Volume has been muted this year, but the first year’s tally of 1.77m contracts in 2005 grew to 79.4m in gloom-laden 2009.

“We’re just getting established. It’s a very new exchange, but we have a liquid index contract. We have the potential for stock options and interest rate futures,” Basaran adds. And while its volumes – of which about three quarters come from ISE 30 Index Futures – place it in the middle ranks of Europe’s exchange league table, TurkDex is starting to talk the talk.

Its Turkish lira forex contracts – mainly against the dollar, but also the euro – boast average daily trading volumes of more than $1.5bn.

Turkey’s Ministry of Finance has recently announced an easing of tax for institutional investors trading on the bourse. “We hope it’ll give our contracts a real boost,” says Basaran.

Making friends with the big boys in Chicago is high on the priority list. The Chicago Board Options Exchange is designing a training programme to prepare TurkDex for options trading surveillance – something Gokhan Ugan, director of market oversight, hopes will bring the pair closer together. A delegation will travel to the CBOE in September.

Risky business

The lira/dollar futures in particular – one of Europe’s most liquid FX contracts – are of growing importance to the country’s banking sector, says Ugan. Turkey’s banks have enjoyed a period of relative stability over the past eight or nine years, he adds, following legislation in the early noughties, aimed at steadying the sector.

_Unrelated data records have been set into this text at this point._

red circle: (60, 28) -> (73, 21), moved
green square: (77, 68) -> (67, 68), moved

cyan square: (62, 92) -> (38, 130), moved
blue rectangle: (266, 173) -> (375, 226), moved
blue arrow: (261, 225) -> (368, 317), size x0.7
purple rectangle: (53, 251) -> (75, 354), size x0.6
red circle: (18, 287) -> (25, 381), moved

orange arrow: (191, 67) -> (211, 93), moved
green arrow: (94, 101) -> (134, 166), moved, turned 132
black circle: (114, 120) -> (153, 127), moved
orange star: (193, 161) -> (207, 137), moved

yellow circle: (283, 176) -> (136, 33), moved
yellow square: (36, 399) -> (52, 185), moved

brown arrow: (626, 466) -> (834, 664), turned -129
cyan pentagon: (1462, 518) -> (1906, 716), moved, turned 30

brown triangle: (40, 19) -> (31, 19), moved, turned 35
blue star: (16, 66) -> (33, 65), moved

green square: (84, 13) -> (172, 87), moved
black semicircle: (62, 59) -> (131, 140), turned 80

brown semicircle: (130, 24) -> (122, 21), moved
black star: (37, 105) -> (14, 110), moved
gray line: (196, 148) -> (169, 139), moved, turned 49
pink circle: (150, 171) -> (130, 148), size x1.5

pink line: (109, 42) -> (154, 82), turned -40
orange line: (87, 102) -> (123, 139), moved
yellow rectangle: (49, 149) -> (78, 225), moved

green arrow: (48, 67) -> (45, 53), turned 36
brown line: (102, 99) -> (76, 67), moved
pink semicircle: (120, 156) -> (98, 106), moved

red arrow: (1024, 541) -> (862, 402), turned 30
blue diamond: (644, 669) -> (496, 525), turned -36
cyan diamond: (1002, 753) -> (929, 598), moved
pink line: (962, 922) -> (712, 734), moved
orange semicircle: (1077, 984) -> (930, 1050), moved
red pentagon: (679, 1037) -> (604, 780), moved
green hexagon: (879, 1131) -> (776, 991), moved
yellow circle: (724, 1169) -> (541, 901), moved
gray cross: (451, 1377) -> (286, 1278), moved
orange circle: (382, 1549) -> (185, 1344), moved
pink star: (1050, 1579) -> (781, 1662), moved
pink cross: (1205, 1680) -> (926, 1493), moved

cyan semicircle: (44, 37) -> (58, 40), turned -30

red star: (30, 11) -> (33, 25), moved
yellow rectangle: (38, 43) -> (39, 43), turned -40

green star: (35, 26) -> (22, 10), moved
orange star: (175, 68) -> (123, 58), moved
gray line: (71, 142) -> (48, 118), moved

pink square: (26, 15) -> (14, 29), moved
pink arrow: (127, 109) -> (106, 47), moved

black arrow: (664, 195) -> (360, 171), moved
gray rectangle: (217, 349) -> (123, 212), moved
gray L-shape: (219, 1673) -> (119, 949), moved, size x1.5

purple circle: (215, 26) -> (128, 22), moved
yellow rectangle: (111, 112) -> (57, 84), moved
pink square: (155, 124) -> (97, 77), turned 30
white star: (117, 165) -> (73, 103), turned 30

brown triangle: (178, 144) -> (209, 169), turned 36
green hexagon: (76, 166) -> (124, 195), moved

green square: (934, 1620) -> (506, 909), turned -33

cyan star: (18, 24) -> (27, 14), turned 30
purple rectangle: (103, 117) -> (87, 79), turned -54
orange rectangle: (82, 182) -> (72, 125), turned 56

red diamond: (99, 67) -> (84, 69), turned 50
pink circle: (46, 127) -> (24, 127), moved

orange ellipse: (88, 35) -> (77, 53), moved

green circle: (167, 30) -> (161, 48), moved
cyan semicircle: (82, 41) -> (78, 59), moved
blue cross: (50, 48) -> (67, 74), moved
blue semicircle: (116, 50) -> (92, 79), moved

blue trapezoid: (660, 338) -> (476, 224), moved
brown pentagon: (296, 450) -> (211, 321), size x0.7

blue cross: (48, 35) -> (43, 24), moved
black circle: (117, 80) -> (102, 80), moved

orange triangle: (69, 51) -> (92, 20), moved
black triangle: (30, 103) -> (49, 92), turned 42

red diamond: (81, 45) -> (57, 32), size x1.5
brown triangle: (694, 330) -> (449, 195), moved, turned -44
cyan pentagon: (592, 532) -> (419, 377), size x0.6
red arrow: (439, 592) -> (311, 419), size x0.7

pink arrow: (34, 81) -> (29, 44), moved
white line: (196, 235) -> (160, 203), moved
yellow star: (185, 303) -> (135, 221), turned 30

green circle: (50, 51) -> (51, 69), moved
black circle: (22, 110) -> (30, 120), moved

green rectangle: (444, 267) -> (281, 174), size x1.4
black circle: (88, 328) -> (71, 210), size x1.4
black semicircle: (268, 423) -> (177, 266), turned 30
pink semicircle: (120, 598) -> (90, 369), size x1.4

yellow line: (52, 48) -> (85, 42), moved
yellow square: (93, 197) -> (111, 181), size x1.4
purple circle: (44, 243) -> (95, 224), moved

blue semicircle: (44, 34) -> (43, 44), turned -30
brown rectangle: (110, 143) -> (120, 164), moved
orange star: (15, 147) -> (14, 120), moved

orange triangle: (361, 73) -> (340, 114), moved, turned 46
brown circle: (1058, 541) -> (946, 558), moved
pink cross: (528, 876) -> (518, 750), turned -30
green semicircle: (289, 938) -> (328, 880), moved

The devaluation of the lira on January 1, 2005 – when six noughts were lopped off the currency – led to a sharp rise in its international profile. Euroclear, previously unable to cope with clearing multi-trillion lira bonds, was now happy to accept them, leading to a spate of Eurobond issuance in the currency.

TurkDex is regulated by Turkey’s Capital Markets Board, though internal risk controls are something Ugan takes very seriously. “When I came to TurkDex, there was no surveillance system. That was my first job!” laughs the former Istanbul Stock Exchange official.

Since 2009, the bourse has had real time surveillance. At the start of this year, it gave members a directive, asking for vigilance against market abuse. “We need their help, otherwise we have nothing,” says Ugan. “If you want to protect against mosquitoes, you start with your windows and doors.”

Global cotton-picking hub

So can the bourse and its seaport home finally live up to the legacy of the Ottoman Empire, when Izmir (Smyrna) was Europe’s most important hub for cotton trading?

Basaran hopes so: “Commodities, for Turkey, are very important.” He believes the bourse’s future is tied to them.

Some of TurkDex’s offerings are not working, he admits. Although Turkey is the world’s fourth largest gold buyer, volumes in its Gold Futures have been slow to take off.

Aegean Standard 1 Cotton Futures have also stalled, with trades dwindling from the low hundreds in 2005 to none last year.

Basaran is unabashed. “I expect very significant progress,” he insists. “It’s very important, not only for the textile industry but also for the region of southern Europe. Maybe Central Asia too. They have some important producers, like Uzbekistan.

“We are aiming to have success in cotton as soon as possible,” he says, adding that the bourse’s main problem at the moment is one of standardisation. The Izmir Commodity Exchange – the cotton spot trading bourse that owns 17% of TurkDex – is aiding that process. Its network of licensed warehouses is also important.

Turkey was the world’s eighth largest cotton producer in 2009, pushing out 1.7m bales. Its nearest regional rival was Uzbekistan, fifth with 4.4m bales, and second only to the US by exports (find out how the Uzbek Commodity Exchange views the cotton market next month).

“We must try to be a very important hub going forward,” Basaran stresses. “The attraction of Turkey is growing. I don’t want to compete with others, but we will if necessary. But we would rather cooperate. For example, on an energy contract, why not go with others? Sometimes we need local knowledge, sometimes international.”

“We want to be in the top 10 at least,” he concludes. “I believe that’s not a dream.”